Verizon is buying AOL for $4.4 billion. The offer of $50 per share represents a premium of 17.4 percent on AOL's Monday close of $42.59. The deal has been rumored for months, but most people didn't believe it because it sounded so silly.
That's because it is silly.
The big rationale of the deal seems to be to put more ads -- especially video -- on your mobile devices. Either that, or Verizon wants to expand its presence in the dial-up Internet market, as that is still AOL's primary revenue stream. The market was unimpressed, as Verizon's share price has fallen $0.22 to $49.58 in early morning trading.
I'll go into the details in a minute, but the bottom line is that this deal is in no-man's land. It is not a strategic match, and it does not have the scale to impact what Verizon is really going after -- Google's dominance in Internet and mobile advertising.
A real quick reminder: AOL was worth $226 billion shortly after its disastrous merger with Time Warner in 1999. It's now worth $4.4 billion. And to repeat: Its largest revenue stream is still dial-up Internet. Its Internet and advertising revenues are still pretty tiny.
The overall media business is dominated by two things: content and distribution (and the combination thereof). A perfect example is cable companies and the piles of money they make when they combine ownership of valuable media assets, such as sports licensing rights or hot programming, along with distribution across their networks.
Internet media is growing faster than traditional media, and the shift of platforms from broadcast and cable to over-the-top (OTT), mobile, and Internet has opened up distribution channels to more competition. This has been demonstrated by the value created by Netflix (Nasdaq: NFLX) by distributing content using Internet broadband. Netflix has also driven toward vertical integration by developing its own programming
So, the theory is that Verizon has this idea that by buying AOL, it hopes to integrate its mobile distribution network (more than 30 million mobile phone subscribers) with AOL's content and advertising technology and become more of a player in mobile Internet content and advertising.
Buying AOL is an unimpressive solution. AOL does not have the Internet content scale, technology differentiation, or leverage to make a dent in Google's dominance. It's not going to work, and here's why:
Minimal technology leverage. What is Verizon's leverage in mobile devices? None. Apple and Google control the operating systems on mobile devices, with roughly 90% of the market between them. All Verizon does is sell the devices, which means zero leverage. It doesn't control the technology at all.
Me-too video ad technology. I saw a pundit on TV say this was about AOL's programmatic video ad technology. That's preposterous. There are dozens of video-ad technology companies. Yahoo recently bought one of the best, BrightRoll, for $640 million. So if Verizon were really interested in video ad technology, why wouldn't it buy a video ad technology company?
Wrong culture. This is Time Warner/AOL all over again -- on a smaller scale. Zero cultural fit. Verizon is a global telecom player. It's trying to jump into the content and advertising business, with much bigger players such as Google, Disney, Yahoo, and Viacom. Have you ever hung out with telecom executives? They are in the business of putting cables in the ground, not creating exciting content.

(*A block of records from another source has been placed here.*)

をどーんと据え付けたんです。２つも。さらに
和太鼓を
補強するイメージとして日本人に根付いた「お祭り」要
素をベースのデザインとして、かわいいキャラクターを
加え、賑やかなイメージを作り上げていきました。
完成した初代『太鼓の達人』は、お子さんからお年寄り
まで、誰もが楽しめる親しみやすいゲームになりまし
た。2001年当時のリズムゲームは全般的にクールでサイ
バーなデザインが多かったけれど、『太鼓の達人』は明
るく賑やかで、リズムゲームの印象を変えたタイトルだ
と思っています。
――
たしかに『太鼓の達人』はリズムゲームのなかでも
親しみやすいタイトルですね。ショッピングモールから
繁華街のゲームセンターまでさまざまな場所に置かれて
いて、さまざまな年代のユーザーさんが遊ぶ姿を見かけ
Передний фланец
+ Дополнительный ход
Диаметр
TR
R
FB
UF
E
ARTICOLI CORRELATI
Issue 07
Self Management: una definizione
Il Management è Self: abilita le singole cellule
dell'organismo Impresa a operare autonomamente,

AOL's content and advertising share is negligible. AOL is a tiny content and advertising player. Google controls nearly $20 billion in online ad revenues. AOL controls about $1 billion. How will that give Verizon any scale to take on the giant?
This is about Verizon's paranoia about the threat of OTT Internet content and the threat of cable, more than anything else. If you think about it, it's being squeezed on both sides: Netflix and Google are squeezing it on content and advertising, and cable companies are squeezing it on the distribution side.

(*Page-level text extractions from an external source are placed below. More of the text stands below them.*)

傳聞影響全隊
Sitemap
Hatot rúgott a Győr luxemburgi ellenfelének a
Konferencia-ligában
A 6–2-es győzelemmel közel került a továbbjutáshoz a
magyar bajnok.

AOL CEO Tim Armstrong this morning defended his track record at AOL, which he refocused on Internet content by buying assets such as The Huffington Post and TechCrunch.

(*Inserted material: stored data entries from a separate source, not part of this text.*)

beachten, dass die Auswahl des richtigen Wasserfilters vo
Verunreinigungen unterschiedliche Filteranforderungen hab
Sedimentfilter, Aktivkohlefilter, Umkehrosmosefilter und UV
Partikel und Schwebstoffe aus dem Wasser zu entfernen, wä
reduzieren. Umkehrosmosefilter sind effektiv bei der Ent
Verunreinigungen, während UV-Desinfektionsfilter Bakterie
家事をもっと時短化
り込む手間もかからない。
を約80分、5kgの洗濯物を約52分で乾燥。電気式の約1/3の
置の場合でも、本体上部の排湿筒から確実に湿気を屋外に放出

"If you look at AOL over the last five years... we turned the company around," he said on CNBC this morning after the deal was announced. "We outperformed the S&P 500 for the last five years, and when you look at where we are today and where we're going, we've made AOL as big as it can possibly be in today's landscape."
Armstrong has probably gotten as far as he could refashioning AOL as an Internet content company bolted on to Steve Case's old dial-up business. He's done well for AOL shareholders in the last five years, which he should be commended for.
Armstrong is a great salesman, as he has just made a deal to sell Verizon a company for $4.4 billion that will have minimal impact on its ability to compete on advertising and mobile video.